• [RECORDS SUPPLIED]
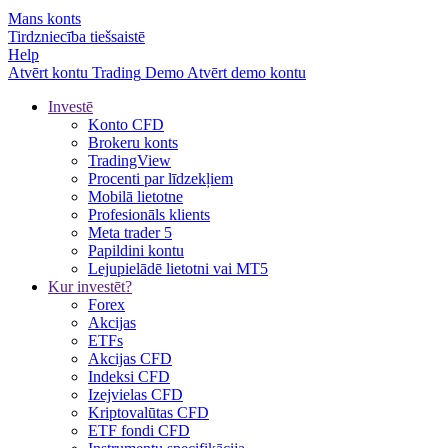
Mans konts
Tirdzniecība tiešsaistē
Help
Atvērt kontu
Trading
Demo
Atvērt demo kontu
Investē
Konto CFD
Brokeru konts
TradingView
Procenti par līdzekļiem
Mobilā lietotne
Profesionāls klients
Meta trader 5
Papildini kontu
Lejupielādē lietotni vai MT5
Kur investēt?
Forex
Akcijas
ETFs
Akcijas CFD
Indeksi CFD
Izejvielas CFD
Kriptovalūtas CFD
ETF fondi CFD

• [ACTIVITY]
Retype, exactly as written, each line from the one that has "Atvērt demo kontu" to the bottom of the entries above, and include both of those lines.

• [RESPONSE TO THE EXERCISE]
Atvērt demo kontu
Investē
Konto CFD
Brokeru konts
TradingView
Procenti par līdzekļiem
Mobilā lietotne
Profesionāls klients
Meta trader 5
Papildini kontu
Lejupielādē lietotni vai MT5
Kur investēt?
Forex
Akcijas
ETFs
Akcijas CFD
Indeksi CFD
Izejvielas CFD
Kriptovalūtas CFD
ETF fondi CFD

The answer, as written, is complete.